8 Common Sleep Mistakes That Are Costing You Z's, According to a Sleep Consultant
#3 is a real game-changer.
Before I gave Eight Sleep's innovative, temperature-regulating mattress a one-night trial this weekend, I had a sleep consultation to delve into some of the factors that could be negatively affecting my sleep quality. I met with Dr. Andrea López-Yianilos, a New York City-based licensed psychologist specializing in sleep, who walked me through some of the sleep missteps I (and plenty of others) often make. From eating too close to bedtime to scrolling Instagram late at night, here are 8 bad habits that could be costing you sleep.
Staring at screens too close to bedtime.
You've probably heard it before, but the blue light emitted from your phone, tv screen, or tablet may be making it harder for you to fall asleep. Dr. López-Yianilos says the best solution is to shut down the screen and do something else (read a book, relax with a podcast) during the hour leading up to bed. But if really can't bear to put the phone down, try turning on the "Night Shift" mode on iPhone, which shifts the colors of your display to the warmer end of the color spectrum.
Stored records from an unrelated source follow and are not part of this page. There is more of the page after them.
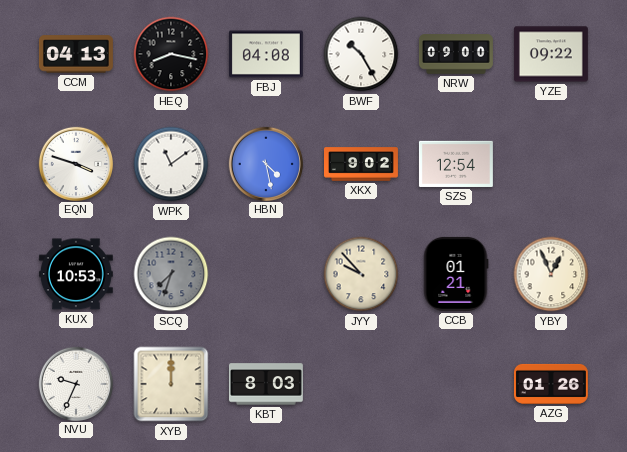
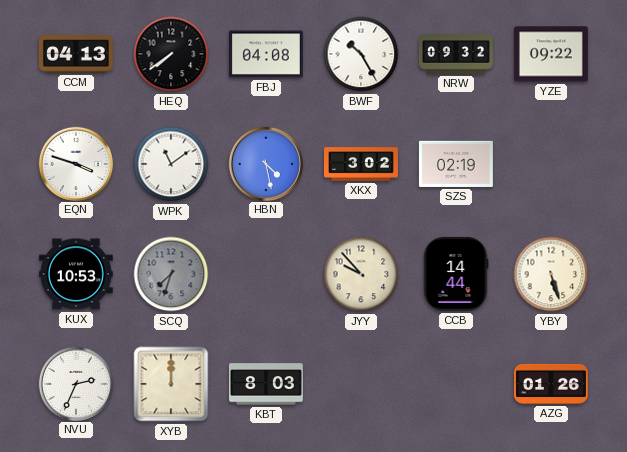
HEQ: 8:17 -> 7:39
NRW: 09:00 -> 09:32
XKX: 9:02 -> 3:02
SZS: 12:54 -> 02:19
CCB: 01:21 -> 14:44
YBY: 12:56 -> 5:27
NVU: 9:34 -> 2:34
There are also removable blue-light-blocking filters for computer monitors or laptop screens. Finally, you can invest in a pair of stylish blue-light-blocking glasses.
Drinking and eating too late at night.
We all know that drinking caffeine before bed can result in a restless night, but alcohol can, too. Sure, that glass of wine can make you feel drowsy, but if you drink it right before bed, it can affect the quality of your sleep. "When alcohol metabolizes, you get dehydrated," Dr. López-Yianilos explains, "So you'll have more fitful sleep."
Similarly, eating a big meal right before bed can affect your metabolism, in turn impacting your sleep quality. Instead, schedule meals at least three to four hours before bedtime, and if you get hungry late at night, stick to a small yet filling snack, like nut butter on a cracker, Dr. López-Yianilos says.
Not reserving your bed for the three S's.
As much as possible, only use your bed for the three S's: sleeping, sex, and when your sick. This way, your brain will associate your bed with sleeping. When you do work, eat, or watch tv in your bed, you start to associate your bed with being awake rather than being asleep, making it harder to fall asleep when bedtime rolls around.
If you've ever had an intense cardio workout in the afternoon and fallen asleep the moment your head hit the pillow at night, then you already know the positive effect exercise can have on your sleep. Thirty minute of cardio per day can help you get better sleep.
One caveat: just avoid working out too close to bedtime. Exercise raises your body temperature, Dr. López-Yianilos explains, but your body temperature should naturally dip as you get ready to sleep.
Not getting black-out curtains.
Especially if you live in a city or have a streetlight outside your window, light pollution could be hindering your sleep without you even knowing it. Invest in a set of blackout curtains or pair blackout roller shades with stylish curtains that match your decor style.
Not investing in the right mattress.
Mattresses are pricey, but if you're sleeping on an old mattress that keeps you up at night, you're not investing in your sleep or health. Look for a mattress that not only feels comfortable, but that offers features to support your best sleep possible. Nowadays, there are even temperature-regulating mattresses designed for those who sleep hot and chemical-free options ideal for those with allergies.
Not dealing with noise pollution.
Have noisy neighbors, chirping birds outside your window, or construction next door? If you can't control the noises outside, getting in the habit of wearing ear plugs or investing in a sound machine can help. Our senior editor Brandi Broxson swears by this $45 sound machine, which successfully drowns out the sounds of the city outside her window.
Not waking up at the same time every day.
If you wake up at 7 a.m. on weekdays and let yourself sleep in until 11 a.m. on weekends, it will be near impossible to stick to a consistent bedtime all week long. Instead, commit to the same wake up time all seven days of the week. "Your bedtime will shift to where it needs to be," Dr. López-Yianilos says.